Investigation of xDedic cybercrime site reaches ‘culmination,’ US says

The U.S. Department of Justice said that it has charged nearly 20 individuals for their involvement in the xDedic cybercrime marketplace operation, with more than a dozen already sentenced to prison.

The department announced on Thursday that it had reached the “culmination of a transnational cybercrime investigation” against the darknet site. Since its takedown in 2019, international law enforcement officers have arrested administrators, sellers and buyers in the U.S., Moldova, Ukraine, the U.K. and Georgia.

The Ukrainian-language cybercrime forum was founded in 2014. It illicitly sold login credentials to servers located worldwide, along with personally identifiable information, including dates of birth and Social Security numbers of U.S. residents.

In the course of an international operation the largest site xDedic was blocked for the sale of confidential information at DarkNet. All the members, who provided activities of this hacker group, were detained.https://t.co/dDzY617LQw#xDedic #darknet #cyberpoliceUkraine #europol pic.twitter.com/59PUKSz1u6

— Cyberpolice Ukraine (@CyberpoliceUA) January 28, 2019

Once purchased, criminals used those servers for a wide range of illegal activities, including tax fraud and ransomware attacks, according to the Justice Department.

To conceal their locations and identities, the xDedic administrators operated the website across a widely distributed international network and used cryptocurrency for payment.

In total, the marketplace offered more than 700,000 compromised servers for sale, including at least 150,000 in the U.S.

Victims included government agencies, hospitals, emergency services, call centers, accounting and law firms, pension funds and universities.

The major players

In the years that followed the takedown of the xDedic, the U.S. investigated, charged and convicted individuals involved in every level of the website’s operation. To date, 14 people have been sentenced, and five cases are still pending, including those of Bamidele Omotosho from Nigeria; Olayemi Adafin, Olakunle Oyebanjo and Akinola Taylor from the U.K.; and Oluwarotimi Ogunlana from the U.S.

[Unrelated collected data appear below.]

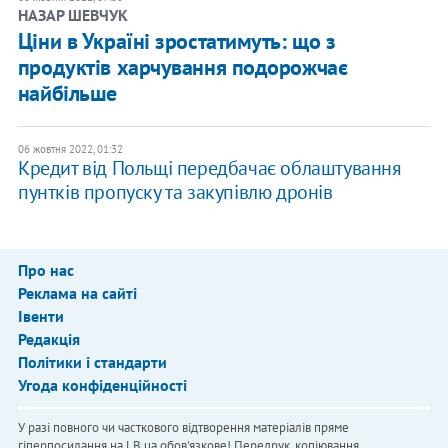
НАЗАР ШЕВЧУК
Ціни в Україні зростатимуть: що з
продуктів харчування подорожчає
найбільше
06 жовтня 2022, 01:32
Кредит від Польщі передбачає облаштування
пунтків пропуску та закупівлю дронів
Про нас
Реклама на сайті
Івенти
Редакція
Політики і стандарти
Угода конфіденційності
У разі повного чи часткового відтворення матеріалів пряме
гіперпосилання на LB.ua обов'язкове! Передрук, копіювання,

Some of the prominent cases include:

Administrators. Alexandru Habasescu, who resided in Moldova, was the lead developer and technical mastermind for the marketplace. He was taken into custody in Spain in 2022 and extradited to the U.S.

Pavlo Kharmanskyi, who lived in Ukraine, advertised the website, paid administrators, and provided customer support to buyers. He was arrested at the Miami International Airport in 2019 as he attempted to enter the U.S.

They were sentenced to 41 and 30 months in prison, respectively.

Sellers. Dariy Pankov, a Russian national, was one of the highest sellers on the marketplace by volume, listing for sale the credentials of more than 35,000 compromised servers located all over the world and obtaining more than $350,000 in illicit proceeds, according to DOJ.

He developed a powerful malicious software program NLBrute that was capable of compromising protected computers by decrypting login credentials. Pankov was taken into custody in Georgia in 2022 and extradited to the U.S. He was sentenced to 60 months in federal prison.

Buyers. Allen Levinson, a Nigerian national, was particularly interested in purchasing access to U.S.-based certified public accounting (CPA) firms. He used the information he obtained from those servers to file hundreds of false tax returns with the U.S. government, requesting more than $60 million in fraudulent tax refunds.

Levinson was taken into custody in the U.K., in 2020 and extradited to the U.S. He was subsequently sentenced to 78 months in federal prison.